Task instructions —
Reproduce exactly, from the data that follows, the line with "Saltar navegación", the line with "hofladen@gestuet-margarethenhof.de", and every line that lies between them.
───── Records shown
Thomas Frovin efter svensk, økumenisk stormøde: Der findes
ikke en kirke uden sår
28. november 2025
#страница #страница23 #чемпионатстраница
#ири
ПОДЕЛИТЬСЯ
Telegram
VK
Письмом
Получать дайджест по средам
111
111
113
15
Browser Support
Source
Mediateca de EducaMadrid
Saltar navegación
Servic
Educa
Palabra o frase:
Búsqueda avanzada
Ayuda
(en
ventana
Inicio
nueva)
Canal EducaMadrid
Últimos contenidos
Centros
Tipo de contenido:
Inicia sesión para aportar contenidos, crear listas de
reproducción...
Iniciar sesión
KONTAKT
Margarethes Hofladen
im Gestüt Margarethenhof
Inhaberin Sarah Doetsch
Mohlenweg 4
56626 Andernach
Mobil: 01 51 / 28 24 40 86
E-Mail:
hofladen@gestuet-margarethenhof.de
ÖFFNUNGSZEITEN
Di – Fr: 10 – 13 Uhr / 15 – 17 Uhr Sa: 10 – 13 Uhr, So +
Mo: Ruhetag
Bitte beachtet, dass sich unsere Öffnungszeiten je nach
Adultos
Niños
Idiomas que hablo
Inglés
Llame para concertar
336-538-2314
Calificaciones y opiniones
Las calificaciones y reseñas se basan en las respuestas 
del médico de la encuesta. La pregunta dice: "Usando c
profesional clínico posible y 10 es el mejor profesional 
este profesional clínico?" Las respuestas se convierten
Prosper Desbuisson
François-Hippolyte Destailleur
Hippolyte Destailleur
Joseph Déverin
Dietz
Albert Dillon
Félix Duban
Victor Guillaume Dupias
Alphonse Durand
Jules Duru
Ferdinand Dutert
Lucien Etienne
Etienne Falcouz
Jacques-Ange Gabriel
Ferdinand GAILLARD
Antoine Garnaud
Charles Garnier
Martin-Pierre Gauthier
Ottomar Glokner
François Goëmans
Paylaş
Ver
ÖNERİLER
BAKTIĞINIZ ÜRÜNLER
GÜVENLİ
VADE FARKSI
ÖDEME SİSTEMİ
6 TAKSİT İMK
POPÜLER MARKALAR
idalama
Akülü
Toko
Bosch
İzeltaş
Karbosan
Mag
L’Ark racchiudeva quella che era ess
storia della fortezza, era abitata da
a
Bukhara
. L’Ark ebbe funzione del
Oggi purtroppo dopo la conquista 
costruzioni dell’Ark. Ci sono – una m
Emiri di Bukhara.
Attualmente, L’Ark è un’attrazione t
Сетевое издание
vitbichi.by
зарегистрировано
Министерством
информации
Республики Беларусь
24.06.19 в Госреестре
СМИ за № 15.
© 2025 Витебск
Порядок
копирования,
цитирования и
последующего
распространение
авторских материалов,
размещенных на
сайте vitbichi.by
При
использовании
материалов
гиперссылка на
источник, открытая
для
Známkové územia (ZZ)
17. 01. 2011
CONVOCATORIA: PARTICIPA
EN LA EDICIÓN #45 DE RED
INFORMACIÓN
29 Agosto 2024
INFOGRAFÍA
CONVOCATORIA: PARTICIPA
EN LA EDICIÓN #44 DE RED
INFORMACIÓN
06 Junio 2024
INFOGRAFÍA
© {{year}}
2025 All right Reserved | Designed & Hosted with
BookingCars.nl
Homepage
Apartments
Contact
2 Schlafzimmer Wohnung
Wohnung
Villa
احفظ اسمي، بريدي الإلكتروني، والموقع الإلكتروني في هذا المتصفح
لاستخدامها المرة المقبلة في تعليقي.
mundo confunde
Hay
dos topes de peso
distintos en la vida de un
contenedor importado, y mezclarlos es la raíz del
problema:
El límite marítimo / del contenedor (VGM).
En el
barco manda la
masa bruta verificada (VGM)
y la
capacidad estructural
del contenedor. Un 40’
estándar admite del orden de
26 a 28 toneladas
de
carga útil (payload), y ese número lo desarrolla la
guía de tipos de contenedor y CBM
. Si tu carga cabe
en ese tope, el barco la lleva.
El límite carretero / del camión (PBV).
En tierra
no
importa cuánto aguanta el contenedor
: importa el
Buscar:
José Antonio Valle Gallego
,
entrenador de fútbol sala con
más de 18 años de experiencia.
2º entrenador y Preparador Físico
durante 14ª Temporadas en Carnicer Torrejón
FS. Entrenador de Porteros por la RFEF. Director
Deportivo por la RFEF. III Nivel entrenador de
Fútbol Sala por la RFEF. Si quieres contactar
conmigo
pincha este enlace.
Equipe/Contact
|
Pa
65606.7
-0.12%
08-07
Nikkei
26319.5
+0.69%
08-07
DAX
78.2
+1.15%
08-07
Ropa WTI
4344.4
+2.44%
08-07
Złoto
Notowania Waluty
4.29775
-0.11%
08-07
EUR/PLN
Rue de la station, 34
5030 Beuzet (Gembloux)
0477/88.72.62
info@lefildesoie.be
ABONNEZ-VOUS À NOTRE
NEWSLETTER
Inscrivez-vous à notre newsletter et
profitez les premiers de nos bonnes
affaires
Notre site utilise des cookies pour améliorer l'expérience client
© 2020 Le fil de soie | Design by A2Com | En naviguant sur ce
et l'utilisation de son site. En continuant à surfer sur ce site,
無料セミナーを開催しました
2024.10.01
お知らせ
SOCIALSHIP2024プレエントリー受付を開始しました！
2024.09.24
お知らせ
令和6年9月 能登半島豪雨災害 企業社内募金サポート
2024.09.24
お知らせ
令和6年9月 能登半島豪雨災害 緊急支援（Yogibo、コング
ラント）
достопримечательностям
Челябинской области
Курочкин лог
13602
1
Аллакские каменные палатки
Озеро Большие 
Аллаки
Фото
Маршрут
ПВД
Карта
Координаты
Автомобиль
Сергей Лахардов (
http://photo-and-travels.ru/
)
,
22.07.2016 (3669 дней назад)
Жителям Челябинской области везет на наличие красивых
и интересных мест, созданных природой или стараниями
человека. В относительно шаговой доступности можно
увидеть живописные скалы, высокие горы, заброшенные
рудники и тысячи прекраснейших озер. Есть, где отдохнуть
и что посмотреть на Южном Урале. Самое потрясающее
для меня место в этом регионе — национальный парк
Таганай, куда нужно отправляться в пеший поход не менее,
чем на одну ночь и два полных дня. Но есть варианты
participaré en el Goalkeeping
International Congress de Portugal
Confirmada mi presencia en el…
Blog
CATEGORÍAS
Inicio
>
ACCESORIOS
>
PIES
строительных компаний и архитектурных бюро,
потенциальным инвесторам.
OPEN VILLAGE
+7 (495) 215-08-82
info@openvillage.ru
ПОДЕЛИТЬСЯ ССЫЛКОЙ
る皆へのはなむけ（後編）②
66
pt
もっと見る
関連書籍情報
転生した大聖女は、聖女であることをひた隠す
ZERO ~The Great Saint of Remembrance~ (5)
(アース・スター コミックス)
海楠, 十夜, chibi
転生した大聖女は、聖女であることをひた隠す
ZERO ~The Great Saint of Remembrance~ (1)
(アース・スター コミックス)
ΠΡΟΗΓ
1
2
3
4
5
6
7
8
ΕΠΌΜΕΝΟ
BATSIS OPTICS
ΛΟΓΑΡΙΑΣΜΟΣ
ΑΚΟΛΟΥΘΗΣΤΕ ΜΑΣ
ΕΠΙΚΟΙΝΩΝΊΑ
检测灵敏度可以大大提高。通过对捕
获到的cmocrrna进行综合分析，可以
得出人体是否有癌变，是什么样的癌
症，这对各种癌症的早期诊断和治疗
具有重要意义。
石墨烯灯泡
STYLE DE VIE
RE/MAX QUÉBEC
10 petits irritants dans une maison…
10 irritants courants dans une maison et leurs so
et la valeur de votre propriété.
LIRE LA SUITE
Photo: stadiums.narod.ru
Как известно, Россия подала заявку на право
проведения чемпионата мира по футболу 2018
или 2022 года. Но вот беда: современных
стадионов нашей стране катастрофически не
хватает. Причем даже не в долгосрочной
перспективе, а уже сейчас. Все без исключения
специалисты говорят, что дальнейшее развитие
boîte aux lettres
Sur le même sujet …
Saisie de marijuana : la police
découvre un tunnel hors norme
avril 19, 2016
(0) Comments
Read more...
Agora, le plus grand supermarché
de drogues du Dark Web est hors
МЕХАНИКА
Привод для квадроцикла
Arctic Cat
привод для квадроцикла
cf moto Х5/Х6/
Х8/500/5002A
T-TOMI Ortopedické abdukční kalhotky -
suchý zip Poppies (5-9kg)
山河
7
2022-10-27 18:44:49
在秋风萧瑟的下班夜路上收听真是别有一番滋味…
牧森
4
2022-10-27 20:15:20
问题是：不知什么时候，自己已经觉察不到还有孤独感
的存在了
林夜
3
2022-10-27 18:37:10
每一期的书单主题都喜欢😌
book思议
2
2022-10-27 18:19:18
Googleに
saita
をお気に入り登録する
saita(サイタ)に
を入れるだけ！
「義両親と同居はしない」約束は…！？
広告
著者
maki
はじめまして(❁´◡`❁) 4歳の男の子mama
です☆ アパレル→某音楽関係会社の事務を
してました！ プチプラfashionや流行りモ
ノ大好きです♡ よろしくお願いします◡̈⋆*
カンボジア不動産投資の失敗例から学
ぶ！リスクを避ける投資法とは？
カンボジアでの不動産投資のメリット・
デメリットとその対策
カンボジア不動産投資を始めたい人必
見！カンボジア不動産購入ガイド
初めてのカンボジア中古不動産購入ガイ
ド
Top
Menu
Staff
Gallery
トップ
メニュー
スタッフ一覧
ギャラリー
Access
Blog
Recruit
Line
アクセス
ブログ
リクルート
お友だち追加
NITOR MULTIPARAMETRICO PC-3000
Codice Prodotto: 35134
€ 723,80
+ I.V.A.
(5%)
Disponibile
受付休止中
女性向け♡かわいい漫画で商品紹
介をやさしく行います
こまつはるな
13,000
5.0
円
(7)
──────────
Task solution —
Saltar navegación
Servic
Educa
Palabra o frase:
Búsqueda avanzada
Ayuda
(en
ventana
Inicio
nueva)
Canal EducaMadrid
Últimos contenidos
Centros
Tipo de contenido:
Inicia sesión para aportar contenidos, crear listas de
reproducción...
Iniciar sesión
KONTAKT
Margarethes Hofladen
im Gestüt Margarethenhof
Inhaberin Sarah Doetsch
Mohlenweg 4
56626 Andernach
Mobil: 01 51 / 28 24 40 86
E-Mail:
hofladen@gestuet-margarethenhof.de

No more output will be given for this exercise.